Required action
What is needed is an exact copy of the line with "राणा के निर्देश पर काम कर रहे पाकिस्तानी" and all lines that follow it in the entries below, the last line included.

↓↓↓

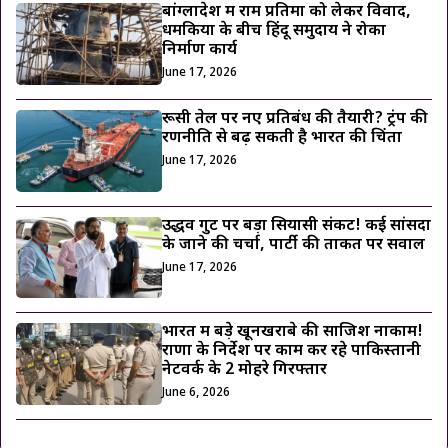
बांग्लादेश में राम प्रतिमा को लेकर विवाद,
धमकियों के बीच हिंदू समुदाय ने रोका
निर्माण कार्य
June 17, 2026
रूसी तेल पर नए प्रतिबंध की तैयारी? ट्रंप की
रणनीति से बढ़ सकती है भारत की चिंता
June 17, 2026
उद्धव गुट पर बड़ा सियासी संकट! कई सांसदों
के जाने की चर्चा, पार्टी की ताकत पर सवाल
June 17, 2026
भारत में बड़े खूनखराबे की साजिश नाकाम!
राणा के निर्देश पर काम कर रहे पाकिस्तानी
नेटवर्क के 2 मोहरे गिरफ्तार
June 6, 2026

↑↑↑

Output
राणा के निर्देश पर काम कर रहे पाकिस्तानी
नेटवर्क के 2 मोहरे गिरफ्तार
June 6, 2026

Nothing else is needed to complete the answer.